Eh, I'm too lazy to dig out exact die figures, but from what I remember ATI 3870/4870/5870 dies were much smaller and efficient compared to nvidia while being nearly as fast. So yeah, bigger is not always better. Personally I'm hoping AMD can repeat history.
EDIT: by all reports the power consumption of next gen nVidia cards is totally bonkers, if AMD can pull out another 5870 out of the hat, I'd totally buy that instead.
-No. I was arguing this on the forums back in the day from the opposite perspective: The small die strategy really ****ed AMD long term. Retail users care about performance numbers on reviewer charts. FPS is king. Its why NV will go for the halo spot at the expense of absolutely everything else. Its why AMD has begin adopting this strategy as well.
For enthusiasts such as this forum the small die strat made sense because we tend to look at a few more dimensions of a product than the average retail user. As a business strategy, it was a huge misstep.
Let's count the ways the small die strategy ****ed AMD:
- It cemented AMD as the "value brand" in the GPU market. Never as fast or feature rich as NV, always cheaper.
- A race to the bottom in terms of revenue. AMD was so marketshare driven that they seemed to have forgotten that the need to actually make money to keep bankrolling their operation. You don't do that by going small and cheap, especially when you're competing against someone like NV.
- CUDA. By going small but never winning the performance crown or going feature rich, AMD allowed NV to solidify CUDA as the defacto GPGPU programming language during the small die era. This is a mistake that has butt****ed AMD to this very day.

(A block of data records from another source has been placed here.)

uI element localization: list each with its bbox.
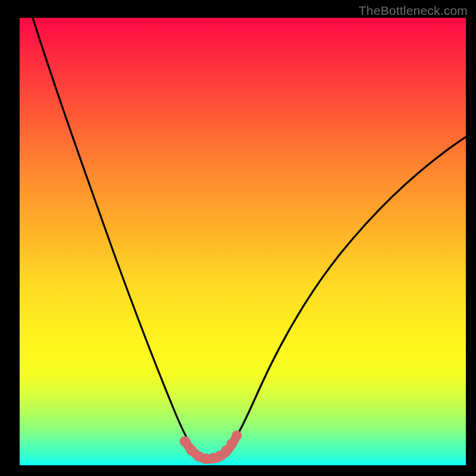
bottom-band (180, 431, 242, 465)
watermark-text: TheBottleneck.com (359, 4, 468, 18)
left-curve (33, 18, 198, 456)
plot-area (20, 18, 466, 465)
svg-point-0 (180, 436, 190, 447)
chart-svg (20, 18, 466, 465)
svg-point-8 (232, 431, 242, 441)
svg-point-7 (227, 439, 237, 449)
chart-frame: TheBottleneck.com (0, 0, 476, 476)
right-curve (225, 137, 466, 456)
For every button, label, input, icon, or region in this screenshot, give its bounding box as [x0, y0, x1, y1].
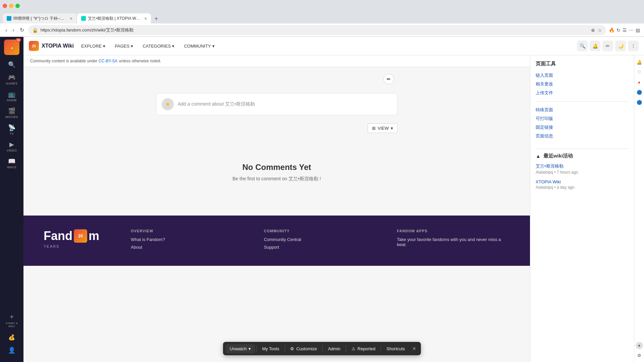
re-icon-2[interactable]: ●: [635, 78, 643, 86]
activity-item-0-title[interactable]: 艾兰•斯涅格勒: [536, 163, 629, 169]
start-wiki-button[interactable]: ＋ START A WIKI: [2, 310, 21, 330]
sidebar-item-movies[interactable]: 🎬 MOVIES: [2, 105, 21, 121]
games-label: GAMES: [6, 82, 17, 85]
view-chevron: ▾: [391, 126, 393, 131]
footer-inner: Fand 20 m YEARS OVERVIEW What is Fandom?…: [44, 229, 510, 252]
sidebar-item-video[interactable]: ▶ VIDEO: [2, 139, 21, 154]
reader-icon[interactable]: ☰: [623, 27, 627, 33]
footer-fandom-logo: Fand 20 m: [44, 229, 111, 243]
search-action-button[interactable]: 🔍: [577, 41, 588, 51]
pencil-edit-button[interactable]: ✏: [383, 74, 394, 84]
rs-link-1[interactable]: 相关更改: [536, 80, 629, 88]
address-bar: ‹ › ↻ 🔒 https://xtopia.fandom.com/zh/wik…: [0, 23, 644, 37]
wiki-activity-title: ▲ 最近wiki活动: [536, 153, 629, 159]
footer-support-link[interactable]: Support: [264, 245, 377, 250]
more-icon[interactable]: ⋯: [629, 27, 634, 33]
activity-item-1-title[interactable]: XTOPIA Wiki: [536, 179, 629, 184]
shortcuts-button[interactable]: Shortcuts: [382, 344, 409, 353]
re-icon-4[interactable]: 🔵: [635, 98, 643, 106]
shortcuts-label: Shortcuts: [386, 346, 405, 351]
fandom-logo[interactable]: 🔥 20: [4, 40, 19, 55]
notifications-button[interactable]: 🔔: [590, 41, 600, 51]
unwatch-button[interactable]: Unwatch ▾: [226, 344, 255, 353]
subtitle-suffix: !: [320, 176, 321, 181]
no-comments-subtitle: Be the first to comment on 艾兰•斯涅格勒 !: [163, 176, 391, 182]
sidebar-item-games[interactable]: 🎮 GAMES: [2, 72, 21, 87]
comment-box[interactable]: ★ Add a comment about 艾兰•斯涅格勒: [156, 93, 397, 115]
collapse-icon[interactable]: ▲: [536, 153, 541, 159]
minimize-window-button[interactable]: [9, 4, 13, 8]
sidebar-start-wiki: ＋ START A WIKI 💰 👤: [2, 310, 21, 359]
fandom-badge: 20: [16, 38, 21, 42]
tab-fandom[interactable]: 艾兰•斯涅格勒 | XTOPIA Wiki | Fa... ✕: [77, 13, 151, 23]
right-edge: 🔔 ♡ ● 🔵 🔵 + ⚙: [634, 55, 644, 362]
customize-button[interactable]: ⚙ Customize: [286, 344, 321, 353]
tab-bili-close[interactable]: ✕: [70, 17, 72, 20]
back-button[interactable]: ‹: [4, 26, 8, 35]
plus-icon: ＋: [8, 312, 15, 321]
sidebar-user-coins[interactable]: 💰: [2, 332, 21, 343]
rs-link-0[interactable]: 链入页面: [536, 71, 629, 80]
license-link[interactable]: CC-BY-SA: [99, 59, 117, 63]
community-nav[interactable]: COMMUNITY ▾: [182, 42, 216, 50]
fandom-icon: 🔍: [8, 61, 15, 68]
admin-label: Admin: [328, 346, 340, 351]
activity-item-1-dot: •: [554, 185, 557, 190]
url-bar[interactable]: 🔒 https://xtopia.fandom.com/zh/wiki/艾兰•斯…: [28, 25, 606, 35]
rs-link-6[interactable]: 页面信息: [536, 132, 629, 140]
categories-chevron: ▾: [172, 44, 174, 49]
right-sidebar: 页面工具 链入页面 相关更改 上传文件 特殊页面 可打印版 固定链接 页面信息 …: [530, 55, 634, 362]
sidebar-item-wikis[interactable]: 📖 WIKIS: [2, 156, 21, 171]
forward-button[interactable]: ›: [11, 26, 15, 35]
comment-avatar: ★: [162, 98, 174, 110]
view-bar: ⊞ VIEW ▾: [156, 121, 397, 136]
edit-button[interactable]: ✏: [602, 41, 613, 51]
sidebar-item-fandom[interactable]: 🔍: [2, 59, 21, 70]
tab-fandom-title: 艾兰•斯涅格勒 | XTOPIA Wiki | Fa...: [88, 16, 141, 21]
view-button[interactable]: ⊞ VIEW ▾: [368, 123, 397, 133]
sidebar-user-profile[interactable]: 👤: [2, 345, 21, 356]
refresh-icon[interactable]: ↻: [616, 27, 621, 33]
footer-community-central-link[interactable]: Community Central: [264, 237, 377, 242]
admin-button[interactable]: Admin: [324, 344, 344, 353]
footer-what-is-fandom-link[interactable]: What is Fandom?: [131, 237, 244, 242]
close-window-button[interactable]: [3, 4, 7, 8]
re-icon-3[interactable]: 🔵: [635, 88, 643, 96]
sidebar-item-anime[interactable]: 📺 ANIME: [2, 88, 21, 104]
rs-link-4[interactable]: 可打印版: [536, 114, 629, 123]
sidebar-item-tv[interactable]: 📡 TV: [2, 122, 21, 137]
theme-button[interactable]: 🌙: [615, 41, 626, 51]
translate-icon[interactable]: ⊕: [591, 27, 595, 33]
grid-icon: ⊞: [372, 126, 376, 131]
footer-about-link[interactable]: About: [131, 245, 244, 250]
tab-fandom-close[interactable]: ✕: [144, 17, 147, 20]
settings-re-icon[interactable]: ⚙: [635, 351, 643, 359]
browser-chrome: 哔哩哔哩 ( °∀°)つロ 干杯--bili... ✕ 艾兰•斯涅格勒 | XT…: [0, 0, 644, 37]
explore-nav[interactable]: EXPLORE ▾: [79, 42, 107, 50]
bili-favicon: [7, 16, 11, 21]
window-controls: [3, 4, 20, 8]
re-icon-1[interactable]: ♡: [635, 68, 643, 76]
my-tools-button[interactable]: My Tools: [258, 344, 283, 353]
address-icons: 🔥 ↻ ☰ ⋯ ▤: [609, 27, 640, 33]
pages-label: PAGES: [115, 44, 129, 49]
sidebar-toggle-icon[interactable]: ▤: [636, 27, 640, 33]
re-icon-0[interactable]: 🔔: [635, 58, 643, 66]
maximize-window-button[interactable]: [15, 4, 20, 8]
reported-button[interactable]: ⚠ Reported: [347, 344, 379, 353]
pages-nav[interactable]: PAGES ▾: [113, 42, 135, 50]
re-add-button[interactable]: +: [636, 342, 643, 349]
activity-item-0-time: 7 hours ago: [557, 170, 578, 175]
more-options-button[interactable]: ⋮: [628, 41, 639, 51]
star-icon[interactable]: ☆: [598, 27, 602, 33]
reload-button[interactable]: ↻: [18, 25, 25, 35]
tab-bili[interactable]: 哔哩哔哩 ( °∀°)つロ 干杯--bili... ✕: [3, 13, 76, 23]
new-tab-button[interactable]: +: [152, 14, 161, 23]
rs-link-3[interactable]: 特殊页面: [536, 106, 629, 114]
rs-link-2[interactable]: 上传文件: [536, 88, 629, 97]
toolbar-close-button[interactable]: ✕: [410, 344, 418, 353]
fandom-ext-icon[interactable]: 🔥: [609, 27, 614, 33]
rs-link-5[interactable]: 固定链接: [536, 123, 629, 132]
categories-label: CATEGORIES: [143, 44, 171, 49]
categories-nav[interactable]: CATEGORIES ▾: [141, 42, 176, 50]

AMD needs to go Halo. Dump whatever you need to into your top SKU to either get or convincingly contest the performance crown at the top. You can always pare back from the top, but you cannot add more to an inherently underdeveloped die to get the crown and win the hearts and minds of retail users.
Think of it like the hot/cold thing: I can always put on more clothes to warm up if its cold, but there are only so many clothes I can take off to cool down when its hot. You can always overdesign an arch then scale it back to hit power and die size targets, but there is only so much clockspeed you can throw at a small design before you hit the limits of physics.